PROBLEM REQUIREMENTS ->
Repeat precisely the span of lines below that opens with the line containing "маркетплейсах и у неофициальных" and closes with the line containing "125 ml (½ tasse) de lait, environ", both included.
MATERIALS PROVIDED START
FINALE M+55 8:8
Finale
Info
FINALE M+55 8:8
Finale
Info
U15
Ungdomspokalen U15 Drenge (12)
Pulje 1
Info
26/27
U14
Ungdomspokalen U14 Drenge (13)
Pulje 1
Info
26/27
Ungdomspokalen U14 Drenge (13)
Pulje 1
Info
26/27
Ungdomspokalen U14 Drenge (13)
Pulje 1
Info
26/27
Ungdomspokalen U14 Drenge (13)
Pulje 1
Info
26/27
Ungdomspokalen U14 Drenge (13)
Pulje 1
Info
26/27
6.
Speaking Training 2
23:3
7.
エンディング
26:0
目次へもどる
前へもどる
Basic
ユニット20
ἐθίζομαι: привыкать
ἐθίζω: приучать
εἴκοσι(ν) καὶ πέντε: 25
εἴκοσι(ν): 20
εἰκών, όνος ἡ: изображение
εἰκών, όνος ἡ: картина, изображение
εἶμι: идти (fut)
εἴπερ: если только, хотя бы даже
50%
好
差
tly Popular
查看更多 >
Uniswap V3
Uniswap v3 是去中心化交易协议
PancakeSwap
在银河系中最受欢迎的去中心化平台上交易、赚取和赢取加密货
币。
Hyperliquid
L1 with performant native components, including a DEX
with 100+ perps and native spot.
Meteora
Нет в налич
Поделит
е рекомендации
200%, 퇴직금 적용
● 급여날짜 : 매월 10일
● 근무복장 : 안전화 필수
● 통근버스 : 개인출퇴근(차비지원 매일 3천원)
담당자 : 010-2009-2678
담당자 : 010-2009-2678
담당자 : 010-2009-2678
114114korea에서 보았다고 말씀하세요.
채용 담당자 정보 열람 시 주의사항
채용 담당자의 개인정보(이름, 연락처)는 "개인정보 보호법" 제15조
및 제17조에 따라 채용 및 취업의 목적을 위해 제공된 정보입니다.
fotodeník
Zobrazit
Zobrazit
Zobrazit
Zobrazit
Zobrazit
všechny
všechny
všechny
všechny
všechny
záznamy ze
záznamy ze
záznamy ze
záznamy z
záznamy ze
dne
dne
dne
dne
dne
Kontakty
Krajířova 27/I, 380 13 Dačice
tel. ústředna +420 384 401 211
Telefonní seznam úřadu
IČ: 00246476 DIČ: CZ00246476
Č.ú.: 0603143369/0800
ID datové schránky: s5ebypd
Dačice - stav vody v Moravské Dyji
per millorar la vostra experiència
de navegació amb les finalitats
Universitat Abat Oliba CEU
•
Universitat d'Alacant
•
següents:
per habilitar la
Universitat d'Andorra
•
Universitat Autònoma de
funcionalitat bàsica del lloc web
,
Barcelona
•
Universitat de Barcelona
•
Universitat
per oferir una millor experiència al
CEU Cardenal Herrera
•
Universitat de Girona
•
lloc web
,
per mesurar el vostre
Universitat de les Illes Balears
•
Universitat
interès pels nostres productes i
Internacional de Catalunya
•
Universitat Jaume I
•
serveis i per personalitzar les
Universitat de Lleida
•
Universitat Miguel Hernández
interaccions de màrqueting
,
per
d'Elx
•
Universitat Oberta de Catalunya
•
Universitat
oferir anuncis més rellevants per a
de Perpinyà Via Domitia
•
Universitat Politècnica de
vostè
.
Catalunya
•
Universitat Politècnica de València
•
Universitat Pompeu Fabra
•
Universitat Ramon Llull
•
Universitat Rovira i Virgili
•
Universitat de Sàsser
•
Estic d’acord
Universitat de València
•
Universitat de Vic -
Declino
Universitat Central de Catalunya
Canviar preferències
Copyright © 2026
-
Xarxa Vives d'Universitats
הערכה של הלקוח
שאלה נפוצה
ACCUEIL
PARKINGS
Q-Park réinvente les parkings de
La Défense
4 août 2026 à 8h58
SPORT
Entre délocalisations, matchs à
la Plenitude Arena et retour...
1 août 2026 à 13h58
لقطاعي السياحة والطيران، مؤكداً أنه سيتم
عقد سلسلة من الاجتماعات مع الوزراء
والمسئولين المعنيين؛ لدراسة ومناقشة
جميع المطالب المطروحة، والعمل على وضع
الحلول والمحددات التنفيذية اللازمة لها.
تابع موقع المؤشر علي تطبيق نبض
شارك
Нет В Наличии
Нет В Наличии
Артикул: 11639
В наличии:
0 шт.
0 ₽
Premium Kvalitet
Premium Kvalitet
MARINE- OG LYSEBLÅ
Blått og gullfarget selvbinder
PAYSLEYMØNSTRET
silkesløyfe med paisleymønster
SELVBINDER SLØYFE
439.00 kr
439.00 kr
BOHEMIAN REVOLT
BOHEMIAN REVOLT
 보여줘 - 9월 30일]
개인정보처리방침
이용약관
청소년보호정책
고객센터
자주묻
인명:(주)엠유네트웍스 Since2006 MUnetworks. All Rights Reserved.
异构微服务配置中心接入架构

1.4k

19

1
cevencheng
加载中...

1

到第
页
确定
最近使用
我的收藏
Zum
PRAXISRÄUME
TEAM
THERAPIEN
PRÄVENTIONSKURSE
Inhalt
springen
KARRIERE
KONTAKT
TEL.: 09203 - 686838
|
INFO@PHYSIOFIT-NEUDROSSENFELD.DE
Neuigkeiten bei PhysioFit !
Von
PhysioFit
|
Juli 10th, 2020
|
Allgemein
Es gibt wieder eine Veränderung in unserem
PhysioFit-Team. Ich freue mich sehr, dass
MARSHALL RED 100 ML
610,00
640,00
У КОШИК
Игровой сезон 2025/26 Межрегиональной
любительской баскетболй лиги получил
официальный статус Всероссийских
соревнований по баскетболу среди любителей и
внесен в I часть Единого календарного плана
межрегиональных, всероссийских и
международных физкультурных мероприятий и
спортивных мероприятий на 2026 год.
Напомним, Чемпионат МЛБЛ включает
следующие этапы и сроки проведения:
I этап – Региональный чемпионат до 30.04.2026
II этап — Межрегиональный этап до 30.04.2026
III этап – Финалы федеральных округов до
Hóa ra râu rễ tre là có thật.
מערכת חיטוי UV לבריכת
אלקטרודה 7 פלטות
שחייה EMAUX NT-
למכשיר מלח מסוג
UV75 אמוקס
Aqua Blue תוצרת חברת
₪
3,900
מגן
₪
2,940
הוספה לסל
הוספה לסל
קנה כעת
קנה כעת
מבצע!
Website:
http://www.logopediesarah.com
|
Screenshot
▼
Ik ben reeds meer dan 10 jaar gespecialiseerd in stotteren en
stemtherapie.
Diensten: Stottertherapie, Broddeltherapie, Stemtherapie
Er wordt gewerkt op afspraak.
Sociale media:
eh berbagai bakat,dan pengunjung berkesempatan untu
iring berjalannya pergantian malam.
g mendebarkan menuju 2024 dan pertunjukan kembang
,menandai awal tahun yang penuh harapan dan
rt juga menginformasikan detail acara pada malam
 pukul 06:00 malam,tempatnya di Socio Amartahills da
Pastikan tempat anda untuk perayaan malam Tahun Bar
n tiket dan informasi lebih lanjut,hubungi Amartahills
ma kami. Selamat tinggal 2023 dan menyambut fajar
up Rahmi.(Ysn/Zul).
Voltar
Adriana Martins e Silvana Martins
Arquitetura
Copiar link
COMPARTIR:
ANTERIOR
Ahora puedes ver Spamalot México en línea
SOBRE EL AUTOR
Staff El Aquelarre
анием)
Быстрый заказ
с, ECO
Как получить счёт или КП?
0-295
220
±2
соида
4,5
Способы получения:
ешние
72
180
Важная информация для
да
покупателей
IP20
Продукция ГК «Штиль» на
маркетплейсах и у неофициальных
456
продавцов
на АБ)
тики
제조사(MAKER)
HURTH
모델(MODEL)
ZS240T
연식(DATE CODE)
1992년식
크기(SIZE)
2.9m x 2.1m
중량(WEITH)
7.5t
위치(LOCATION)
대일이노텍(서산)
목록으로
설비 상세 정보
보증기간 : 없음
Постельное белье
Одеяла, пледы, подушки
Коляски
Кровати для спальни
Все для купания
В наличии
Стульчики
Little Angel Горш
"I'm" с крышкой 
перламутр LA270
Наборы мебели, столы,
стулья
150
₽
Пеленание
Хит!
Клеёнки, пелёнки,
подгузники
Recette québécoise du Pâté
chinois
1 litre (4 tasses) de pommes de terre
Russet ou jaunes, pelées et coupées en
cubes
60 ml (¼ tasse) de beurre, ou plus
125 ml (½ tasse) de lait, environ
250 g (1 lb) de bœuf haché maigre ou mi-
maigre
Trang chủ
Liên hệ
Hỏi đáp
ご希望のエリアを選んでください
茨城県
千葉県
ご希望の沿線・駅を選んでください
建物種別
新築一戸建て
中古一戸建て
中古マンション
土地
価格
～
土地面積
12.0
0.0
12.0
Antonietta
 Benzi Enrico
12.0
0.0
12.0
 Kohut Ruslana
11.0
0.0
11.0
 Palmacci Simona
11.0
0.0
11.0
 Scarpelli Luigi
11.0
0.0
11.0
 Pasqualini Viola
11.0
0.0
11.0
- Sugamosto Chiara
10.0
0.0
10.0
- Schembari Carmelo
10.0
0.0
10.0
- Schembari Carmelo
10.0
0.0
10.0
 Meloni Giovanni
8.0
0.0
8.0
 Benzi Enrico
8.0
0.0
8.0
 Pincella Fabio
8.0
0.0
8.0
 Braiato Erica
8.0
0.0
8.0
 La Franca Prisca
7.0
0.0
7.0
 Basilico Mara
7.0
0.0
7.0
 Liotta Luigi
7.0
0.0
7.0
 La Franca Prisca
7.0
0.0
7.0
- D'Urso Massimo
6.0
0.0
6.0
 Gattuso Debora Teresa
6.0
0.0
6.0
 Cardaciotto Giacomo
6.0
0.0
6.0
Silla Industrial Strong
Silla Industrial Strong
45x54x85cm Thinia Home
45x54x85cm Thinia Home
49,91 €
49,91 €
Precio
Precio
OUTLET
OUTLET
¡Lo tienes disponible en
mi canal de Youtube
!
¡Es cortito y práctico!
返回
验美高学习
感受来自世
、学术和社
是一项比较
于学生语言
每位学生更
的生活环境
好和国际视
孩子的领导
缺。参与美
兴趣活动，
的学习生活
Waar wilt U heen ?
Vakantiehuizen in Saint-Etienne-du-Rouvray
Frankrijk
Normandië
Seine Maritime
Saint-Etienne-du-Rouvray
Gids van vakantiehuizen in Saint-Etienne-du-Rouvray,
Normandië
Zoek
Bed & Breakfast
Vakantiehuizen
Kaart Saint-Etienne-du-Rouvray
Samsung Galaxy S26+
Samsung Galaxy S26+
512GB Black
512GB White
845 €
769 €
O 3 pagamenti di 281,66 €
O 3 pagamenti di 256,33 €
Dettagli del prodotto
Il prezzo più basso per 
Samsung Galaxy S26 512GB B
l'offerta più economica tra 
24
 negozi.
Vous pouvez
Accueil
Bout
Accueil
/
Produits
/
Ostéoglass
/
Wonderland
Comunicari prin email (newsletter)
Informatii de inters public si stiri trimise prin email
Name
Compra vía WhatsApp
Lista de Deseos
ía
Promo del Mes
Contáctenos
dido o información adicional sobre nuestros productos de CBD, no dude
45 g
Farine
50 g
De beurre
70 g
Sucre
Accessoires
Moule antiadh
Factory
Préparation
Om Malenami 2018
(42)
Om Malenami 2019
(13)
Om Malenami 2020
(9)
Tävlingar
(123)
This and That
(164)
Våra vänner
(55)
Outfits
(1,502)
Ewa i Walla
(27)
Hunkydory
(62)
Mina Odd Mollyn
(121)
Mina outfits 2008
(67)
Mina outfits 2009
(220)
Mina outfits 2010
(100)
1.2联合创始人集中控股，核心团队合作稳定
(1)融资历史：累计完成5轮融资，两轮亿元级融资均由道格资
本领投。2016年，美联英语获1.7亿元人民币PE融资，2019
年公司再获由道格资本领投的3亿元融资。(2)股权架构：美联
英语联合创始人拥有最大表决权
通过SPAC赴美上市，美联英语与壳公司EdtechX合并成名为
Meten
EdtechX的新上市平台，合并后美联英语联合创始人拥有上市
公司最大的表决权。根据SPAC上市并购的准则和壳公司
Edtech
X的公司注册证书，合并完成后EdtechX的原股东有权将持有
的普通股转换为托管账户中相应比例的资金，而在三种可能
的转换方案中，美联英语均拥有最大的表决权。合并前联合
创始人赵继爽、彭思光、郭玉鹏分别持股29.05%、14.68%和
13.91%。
MATERIALS PROVIDED END
ANSWER BOX ->
маркетплейсах и у неофициальных
456
продавцов
на АБ)
тики
제조사(MAKER)
HURTH
모델(MODEL)
ZS240T
연식(DATE CODE)
1992년식
크기(SIZE)
2.9m x 2.1m
중량(WEITH)
7.5t
위치(LOCATION)
대일이노텍(서산)
목록으로
설비 상세 정보
보증기간 : 없음
Постельное белье
Одеяла, пледы, подушки
Коляски
Кровати для спальни
Все для купания
В наличии
Стульчики
Little Angel Горш
"I'm" с крышкой 
перламутр LA270
Наборы мебели, столы,
стулья
150
₽
Пеленание
Хит!
Клеёнки, пелёнки,
подгузники
Recette québécoise du Pâté
chinois
1 litre (4 tasses) de pommes de terre
Russet ou jaunes, pelées et coupées en
cubes
60 ml (¼ tasse) de beurre, ou plus
125 ml (½ tasse) de lait, environ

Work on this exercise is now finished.